The rail union could scrap plans to make Sydney’s train travel free for commuters after a court threat from NSW government.
The government announced it would take the Rail, Tram, and Bus Union to Federal Court over its plans to turn off gated Opal card readers between 3pm and 7pm on weekdays, indefinitely.
The union and government have been locked in heated negotiations for months over a new enterprise agreement that has left Sydney commuters at the mercy of numerous strikes and delays, and will face off in court on Thursday.
The shutdown was planned to begin on Thursday, but Transport Minister David Elliott declared the government would be seeking damages for the loss of revenue resulting from the “unprotected” industrial action.
“I will be going to the Federal Court to seek damages and repayments from the RTBU for the loss of revenue that will be lost by NSW taxpayers in the course of this action,” he told reporters on Tuesday.
“I’m calling on the RTBU to set aside this action.
“You’re only endangering the lives of commuters and you’re only denying the taxpayers of NSW revenue.”
RTBU secretary Alex Claassens hit back with claims that turning off Opal card readers is the only industrial action that doesn’t disrupt commuters.
“The NSW Government has shown time and again that they’re more interested in using taxpayer dollars on legal fees than they are in reaching an agreement that guarantees the safety of commuters,” the union boss said.
“The government is doing everything except sitting down and trying to reach a genuine agreement.”
Minister Elliott confirmed that the government cannot prevent the union handing out free public transport, but said he hopes the federal court case will help them to recover some of the revenue lost from the disruption.
“It could be in the tens of millions of dollars,” he said.
“The union needs to think very carefully about that because if they’re caught up with recovering the costs and loss of revenue, the union is going to be in a lot of financial trouble.

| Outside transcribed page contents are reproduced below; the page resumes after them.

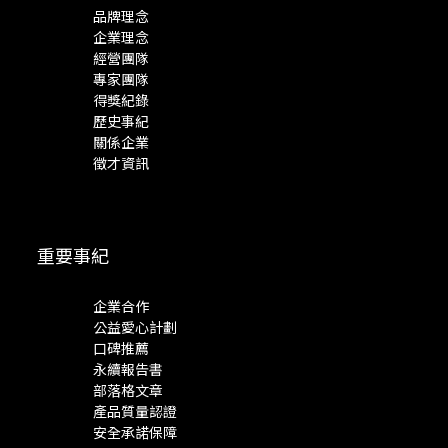
品牌理念
企業理念
經營團隊
專家團隊
得獎紀錄
歷史事紀
關係企業
徵才資訊
重要事紀
企業合作
公益愛心計劃
口碑推薦
永續報告書
部落格文章
產品質量認證
安全承諾保障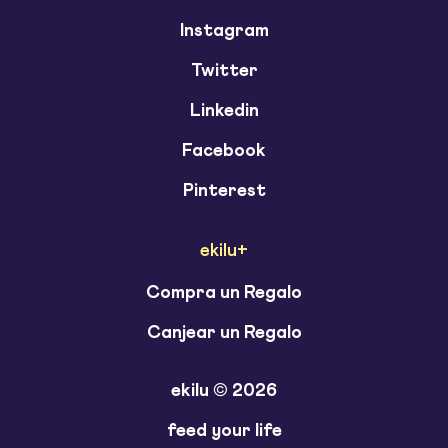
Instagram
Twitter
Linkedin
Facebook
Pinterest
ekilu+
Compra un Regalo
Canjear un Regalo
ekilu © 2026
feed your life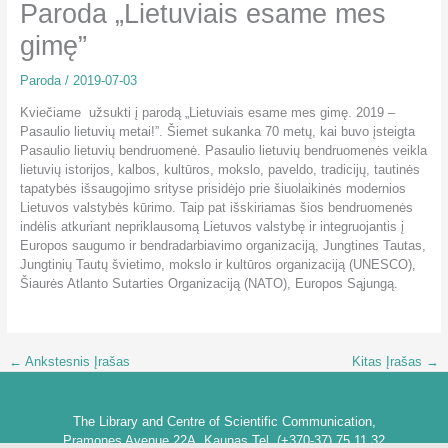
Paroda „Lietuviais esame mes
gimę”
Paroda
/
2019-07-03
Kviečiame užsukti į parodą „Lietuviais esame mes gimę. 2019 –
Pasaulio lietuvių metai!”. Šiemet sukanka 70 metų, kai buvo įsteigta
Pasaulio lietuvių bendruomenė. Pasaulio lietuvių bendruomenės veikla
lietuvių istorijos, kalbos, kultūros, mokslo, paveldo, tradicijų, tautinės
tapatybės išsaugojimo srityse prisidėjo prie šiuolaikinės modernios
Lietuvos valstybės kūrimo. Taip pat išskiriamas šios bendruomenės
indėlis atkuriant nepriklausomą Lietuvos valstybę ir integruojantis į
Europos saugumo ir bendradarbiavimo organizaciją, Jungtines Tautas,
Jungtinių Tautų švietimo, mokslo ir kultūros organizaciją (UNESCO),
Šiaurės Atlanto Sutarties Organizaciją (NATO), Europos Sąjungą.
←
Ankstesnis Įrašas
Kitas Įrašas
→
The Library and Centre of Scientific Communication,
Pramones Avenue 22A, Kaunas Tel. (+370-37) 75 11 32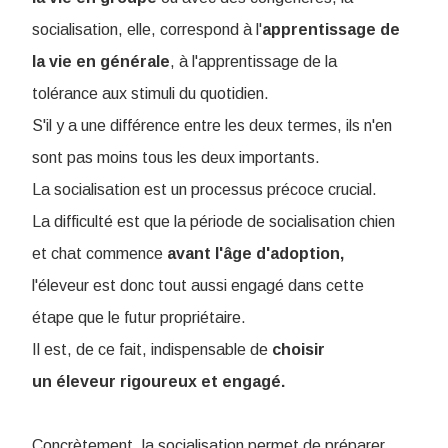
socialisation, elle, correspond à l'
apprentissage de
la vie en générale
, à l'apprentissage de la
tolérance aux stimuli du quotidien.
S'il y a une différence entre les deux termes, ils n'en
sont pas moins tous les deux importants.
La socialisation est un processus précoce crucial.
La difficulté est que la période de socialisation chien
et chat commence
avant l'âge d'adoption,
l'éleveur est donc tout aussi engagé dans cette
étape que le futur propriétaire.
Il est, de ce fait, indispensable de
choisir
un éleveur rigoureux et engagé.
Concrètement, la socialisation permet de préparer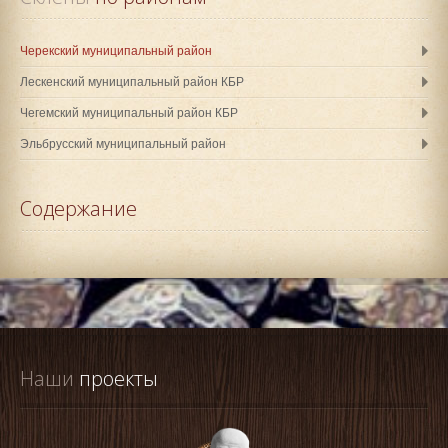
Черекский муниципальный район
Лескенский муниципальный район КБР
Чегемский муниципальный район КБР
Эльбрусский муниципальный район
Содержание
Наши
 проекты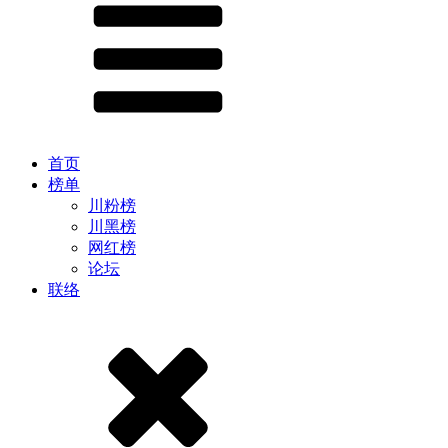
首页
榜单
川粉榜
川黑榜
网红榜
论坛
联络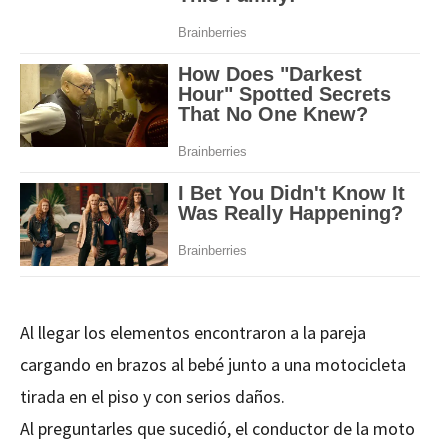
Al llegar los elementos encontraron a la pareja
cargando en brazos al bebé junto a una motocicleta
tirada en el piso y con serios daños.
Al preguntarles que sucedió, el conductor de la moto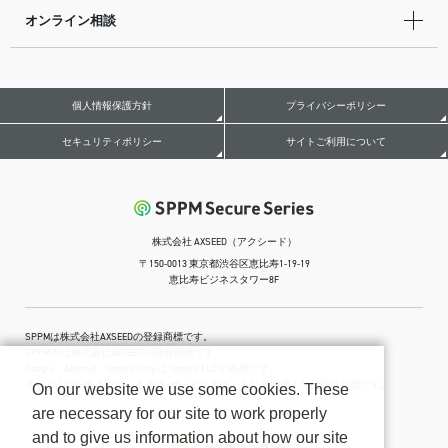
オンライン相談
個人情報保護方針
プライバシーポリシー
セキュリティポリシー
サイトご利用について
株式会社 AXSEED（アクシード）
〒150-0013 東京都渋谷区恵比寿1-19-19
恵比寿ビジネスタワー8F
SPPMは株式会社AXSEEDの登録商標です。
SPPM AIは株式会社AXSEEDの登録商標です。
Google、Android、Google Play は Google LLC の商標です。
本サイトに記載されている商品･サービス名は、各社の商標または登録商標です｡
On our website we use some cookies. These
are necessary for our site to work properly
and to give us information about how our site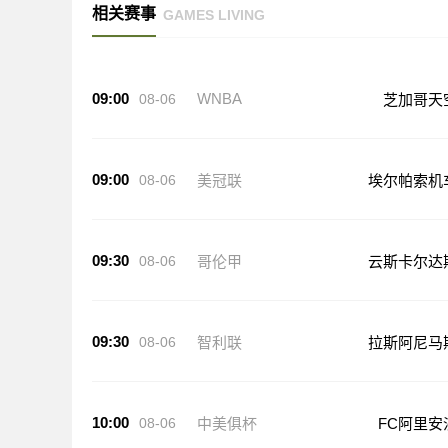
相关赛事
GAMES LIVING
09:00
WNBA
08-06
芝加哥天
09:00
08-06
美冠联
埃尔帕索机
09:30
08-06
哥伦甲
云斯卡尔达
09:30
08-06
智利联
拉斯阿尼马
10:00
08-06
中美俱杯
FC阿里安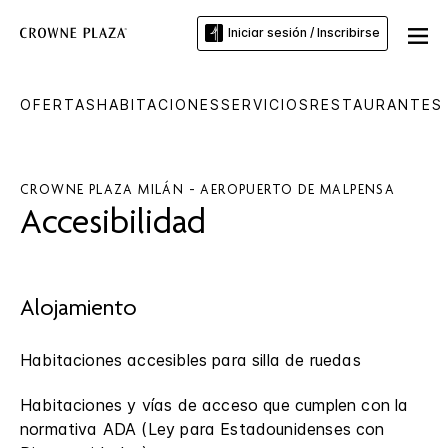
Iniciar sesión / Inscribirse
OFERTAS
HABITACIONES
SERVICIOS
RESTAURANTES 
CROWNE PLAZA
MILÁN - AEROPUERTO DE MALPENSA
Accesibilidad
Alojamiento
Habitaciones accesibles para silla de ruedas
Habitaciones y vías de acceso que cumplen con la
normativa ADA (Ley para Estadounidenses con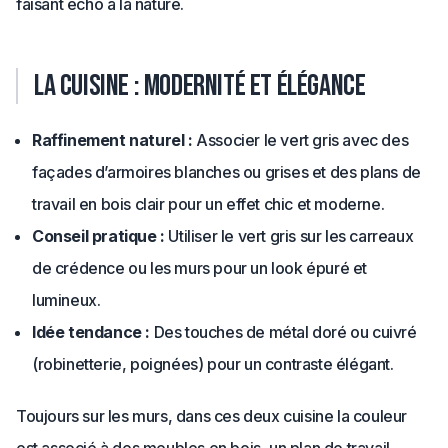
faisant écho à la nature.
La cuisine : modernité et élégance
Raffinement naturel :
Associer le vert gris avec des
façades d’armoires blanches ou grises et des plans de
travail en bois clair pour un effet chic et moderne.
Conseil pratique :
Utiliser le vert gris sur les carreaux
de crédence ou les murs pour un look épuré et
lumineux.
Idée tendance :
Des touches de métal doré ou cuivré
(robinetterie, poignées) pour un contraste élégant.
Toujours sur les murs, dans ces deux cuisine la couleur
est associé à des meubles en bois, un plan de travail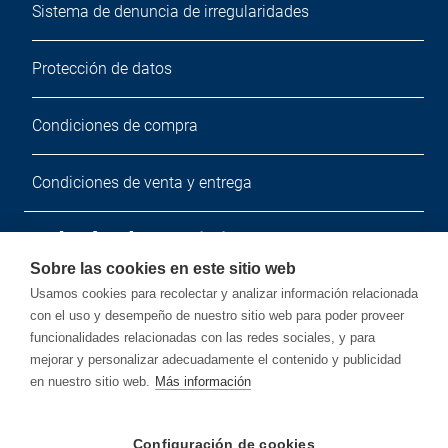
Sistema de denuncia de irregularidades
Protección de datos
Condiciones de compra
Condiciones de venta y entrega
Boletín de noticias
Sobre las cookies en este sitio web
Suscríbete a nuestro boletín de noticias gratuito.
Usamos cookies para recolectar y analizar información relacionada
con el uso y desempeño de nuestro sitio web para poder proveer
funcionalidades relacionadas con las redes sociales, y para
mejorar y personalizar adecuadamente el contenido y publicidad
en nuestro sitio web.
Más información
Suscribir
Configuración de cookies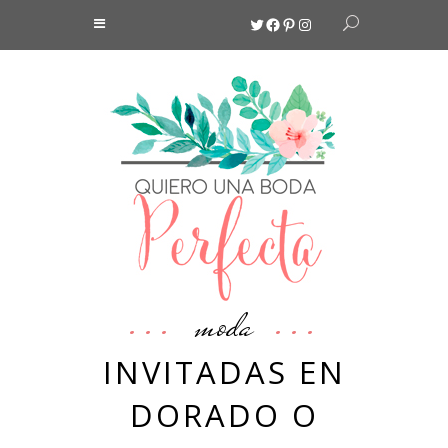
Twitter
Facebook
Pinterest
Instagram
moda
INVITADAS EN
DORADO O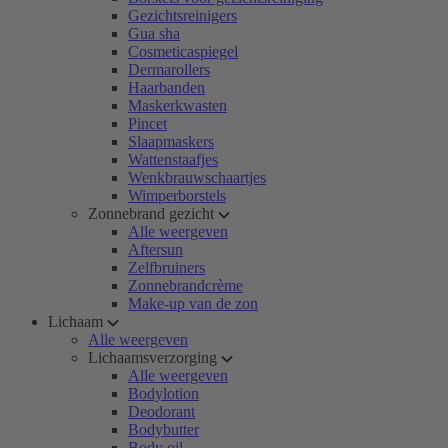
Gezichtsreinigers
Gua sha
Cosmeticaspiegel
Dermarollers
Haarbanden
Maskerkwasten
Pincet
Slaapmaskers
Wattenstaafjes
Wenkbrauwschaartjes
Wimperborstels
Zonnebrand gezicht
Alle weergeven
Aftersun
Zelfbruiners
Zonnebrandcrème
Make-up van de zon
Lichaam
Alle weergeven
Lichaamsverzorging
Alle weergeven
Bodylotion
Deodorant
Bodybutter
Body oil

“I make no apology for that.”
Representatives for the RTBU attended a last-minute hearing with Sydney Trains at the Federal Court at 3.30pm on Wednesday afternoon to determine whether it could proceed with the proposed shutdown.
Although the union had been hoping for some clarification, the matter was put over for a case management hearing at 11am on October 21.
“We are hopeful that the Court will determine whether our Opal machines action can proceed before Thursday, but unfortunately that may not occur,” a statement to union members read on Wednesday.
If the Opal reader shut down does go ahead, Sydney Trains CEO Matt Longland warned customers they may be caught out as not all readers will be turned off.
“Customers that are tapping on at one station with a reader and not be able to tap off at another,” he said.
“When a reader is turned on, continue tapping your Opal card and we’ll do everything we can in the background with the Opal system to manage the impact of customers.”
The three-quarters of Sydney train stations that don’t rely on gated Opal readers will continue to operate as normal, Mr Longland said.